Quote all of the data below exactly, please.

_Material shown_.
******

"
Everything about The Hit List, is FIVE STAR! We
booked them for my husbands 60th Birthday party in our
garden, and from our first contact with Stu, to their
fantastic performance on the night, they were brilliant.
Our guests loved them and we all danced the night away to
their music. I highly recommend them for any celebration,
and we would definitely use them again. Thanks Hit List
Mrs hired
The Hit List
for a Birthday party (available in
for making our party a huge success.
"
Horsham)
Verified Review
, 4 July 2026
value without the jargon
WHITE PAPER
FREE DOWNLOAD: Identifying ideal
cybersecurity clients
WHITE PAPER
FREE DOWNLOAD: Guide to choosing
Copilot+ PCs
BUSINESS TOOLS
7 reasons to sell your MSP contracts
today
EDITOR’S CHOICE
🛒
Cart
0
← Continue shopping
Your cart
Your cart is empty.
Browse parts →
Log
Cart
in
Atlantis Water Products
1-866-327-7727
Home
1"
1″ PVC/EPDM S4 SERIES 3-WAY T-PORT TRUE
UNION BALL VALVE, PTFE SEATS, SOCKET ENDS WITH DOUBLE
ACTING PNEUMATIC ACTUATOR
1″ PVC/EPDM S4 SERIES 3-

******

_Written response_.
"
Everything about The Hit List, is FIVE STAR! We
booked them for my husbands 60th Birthday party in our
garden, and from our first contact with Stu, to their
fantastic performance on the night, they were brilliant.
Our guests loved them and we all danced the night away to
their music. I highly recommend them for any celebration,
and we would definitely use them again. Thanks Hit List
Mrs hired
The Hit List
for a Birthday party (available in
for making our party a huge success.
"
Horsham)
Verified Review
, 4 July 2026
value without the jargon
WHITE PAPER
FREE DOWNLOAD: Identifying ideal
cybersecurity clients
WHITE PAPER
FREE DOWNLOAD: Guide to choosing
Copilot+ PCs
BUSINESS TOOLS
7 reasons to sell your MSP contracts
today
EDITOR’S CHOICE
🛒
Cart
0
← Continue shopping
Your cart
Your cart is empty.
Browse parts →
Log
Cart
in
Atlantis Water Products
1-866-327-7727
Home
1"
1″ PVC/EPDM S4 SERIES 3-WAY T-PORT TRUE
UNION BALL VALVE, PTFE SEATS, SOCKET ENDS WITH DOUBLE
ACTING PNEUMATIC ACTUATOR
1″ PVC/EPDM S4 SERIES 3-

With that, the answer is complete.